» **Instructions to follow**
With pictures excluded, copy word for word the lines in the data below from the line containing "Pumpkin Pie, AND she loves my" through the line containing "Feulgen stain demonstrates".

» **Records for this exercise**
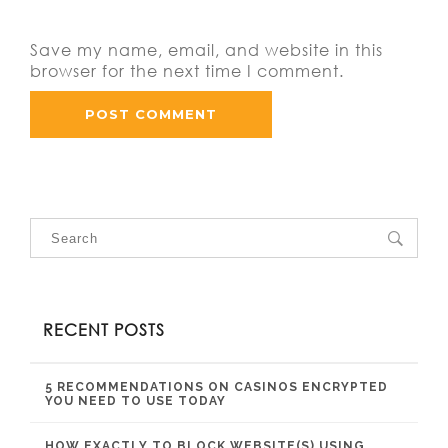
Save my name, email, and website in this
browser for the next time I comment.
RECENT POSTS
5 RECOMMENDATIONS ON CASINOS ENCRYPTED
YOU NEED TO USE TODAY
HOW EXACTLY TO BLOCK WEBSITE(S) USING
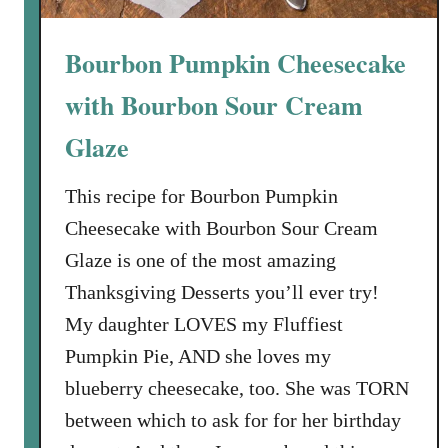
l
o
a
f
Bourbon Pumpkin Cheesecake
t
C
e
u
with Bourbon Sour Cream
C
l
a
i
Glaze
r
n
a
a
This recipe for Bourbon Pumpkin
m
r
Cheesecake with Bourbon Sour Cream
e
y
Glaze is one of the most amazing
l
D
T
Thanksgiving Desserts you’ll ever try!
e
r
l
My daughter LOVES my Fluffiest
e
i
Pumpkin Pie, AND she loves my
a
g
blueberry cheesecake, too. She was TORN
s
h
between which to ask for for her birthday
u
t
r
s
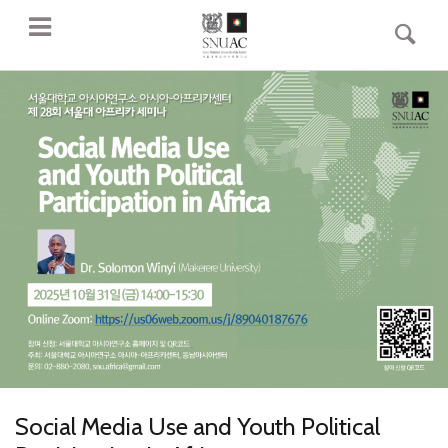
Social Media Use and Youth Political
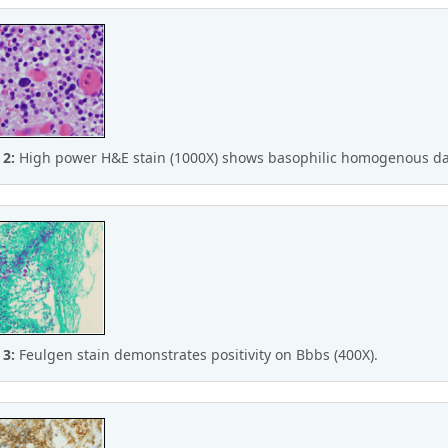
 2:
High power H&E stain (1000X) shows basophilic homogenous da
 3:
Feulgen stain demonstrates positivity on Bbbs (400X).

...

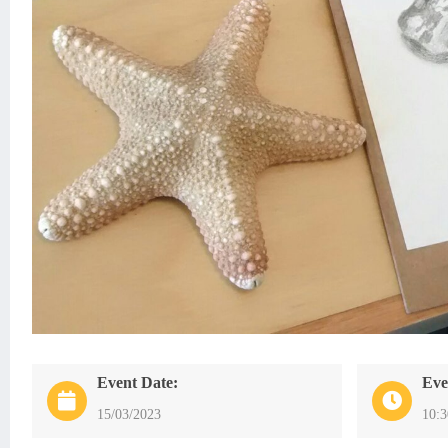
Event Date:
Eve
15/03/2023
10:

» **Response to this exercise**
Pumpkin Pie, AND she loves my
a
g
blueberry cheesecake, too. She was TORN
s
h
between which to ask for for her birthday
u
t
r
s
Social Media Use and Youth Political
 2:
High power H&E stain (1000X) shows basophilic homogenous da
 3:
Feulgen stain demonstrates positivity on Bbbs (400X).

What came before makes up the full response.